▸ Problem to work on
Go through the material and copy each line that includes "inStock".

▸ Records
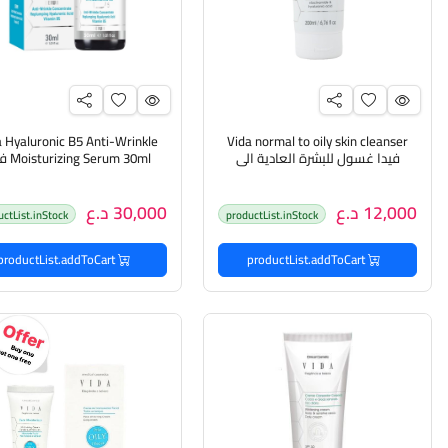
a Hyaluronic B5 Anti-Wrinkle
Vida normal to oily skin cleanser
فيدا غسول للبشرة العادية الى
 Serum 30ml
الدهنية
سيروم
12,000 د.ع
30,000 د.ع
uctList.inStock
productList.inStock
productList.addToCart
productList.addToCart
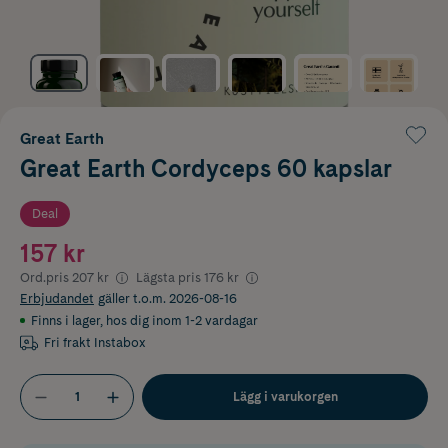
Great Earth
Great Earth Cordyceps 60 kapslar
Deal
157 kr
Ord.pris
207 kr
Lägsta pris
176 kr
Erbjudandet
gäller t.o.m. 2026-08-16
Finns i lager
,
hos dig inom 1-2 vardagar
Fri frakt Instabox
Lägg i varukorgen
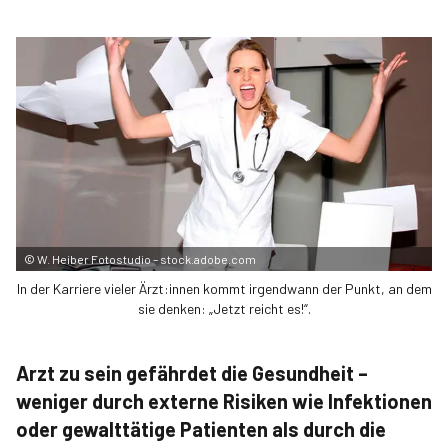
©
W. Heiber Fotostudio – stock.adobe.com
In der Karriere vieler Ärzt:innen kommt irgendwann der Punkt, an dem
sie denken: „Jetzt reicht es!“.
Arzt zu sein gefährdet die Gesundheit –
weniger durch externe Risiken wie Infektionen
oder gewalttätige Patienten als durch die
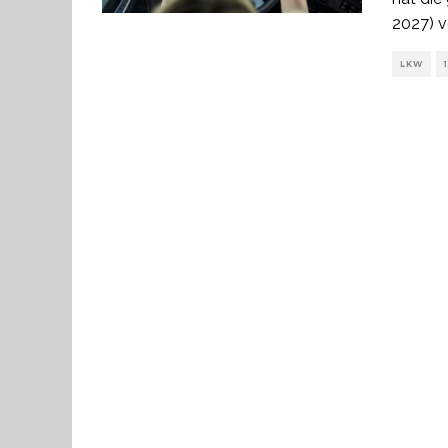
2027) v
LKW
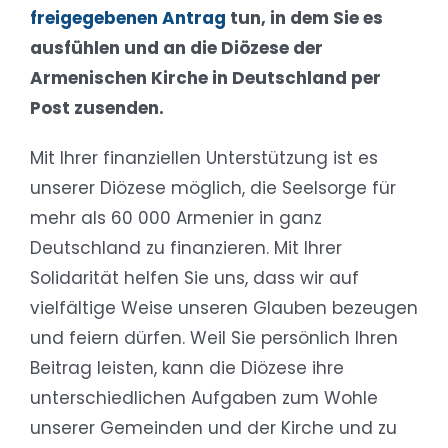
freigegebenen Antrag
tun, in dem Sie es
ausfühlen und an die Diözese der
Armenischen Kirche in Deutschland per
Post zusenden.
Mit Ihrer finanziellen Unterstützung ist es
unserer Diözese möglich, die Seelsorge für
mehr als 60 000 Armenier in ganz
Deutschland zu finanzieren. Mit Ihrer
Solidarität helfen Sie uns, dass wir auf
vielfältige Weise unseren Glauben bezeugen
und feiern dürfen. Weil Sie persönlich Ihren
Beitrag leisten, kann die Diözese ihre
unterschiedlichen Aufgaben zum Wohle
unserer Gemeinden und der Kirche und zu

▸ Reply to the task
uctList.inStock
productList.inStock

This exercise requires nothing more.